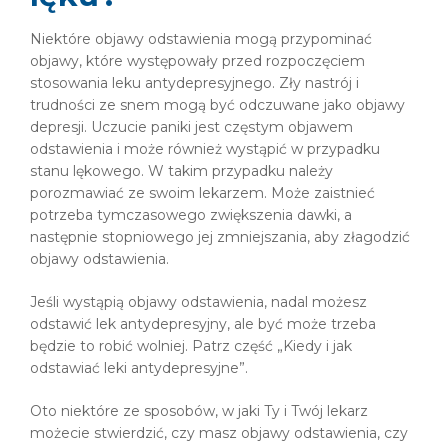
Niektóre objawy odstawienia mogą przypominać
objawy, które występowały przed rozpoczęciem
stosowania leku antydepresyjnego. Zły nastrój i
trudności ze snem mogą być odczuwane jako objawy
depresji. Uczucie paniki jest częstym objawem
odstawienia i może również wystąpić w przypadku
stanu lękowego. W takim przypadku należy
porozmawiać ze swoim lekarzem. Może zaistnieć
potrzeba tymczasowego zwiększenia dawki, a
następnie stopniowego jej zmniejszania, aby złagodzić
objawy odstawienia.
Jeśli wystąpią objawy odstawienia, nadal możesz
odstawić lek antydepresyjny, ale być może trzeba
będzie to robić wolniej. Patrz część „Kiedy i jak
odstawiać leki antydepresyjne”.
Oto niektóre ze sposobów, w jaki Ty i Twój lekarz
możecie stwierdzić, czy masz objawy odstawienia, czy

::::

- **Task directions**
Print every entry exactly. Pictures are not part of the copy.

- **Exercise answer**
Niektóre objawy odstawienia mogą przypominać
objawy, które występowały przed rozpoczęciem
stosowania leku antydepresyjnego. Zły nastrój i
trudności ze snem mogą być odczuwane jako objawy
depresji. Uczucie paniki jest częstym objawem
odstawienia i może również wystąpić w przypadku
stanu lękowego. W takim przypadku należy
porozmawiać ze swoim lekarzem. Może zaistnieć
potrzeba tymczasowego zwiększenia dawki, a
następnie stopniowego jej zmniejszania, aby złagodzić
objawy odstawienia.
Jeśli wystąpią objawy odstawienia, nadal możesz
odstawić lek antydepresyjny, ale być może trzeba
będzie to robić wolniej. Patrz część „Kiedy i jak
odstawiać leki antydepresyjne”.
Oto niektóre ze sposobów, w jaki Ty i Twój lekarz
możecie stwierdzić, czy masz objawy odstawienia, czy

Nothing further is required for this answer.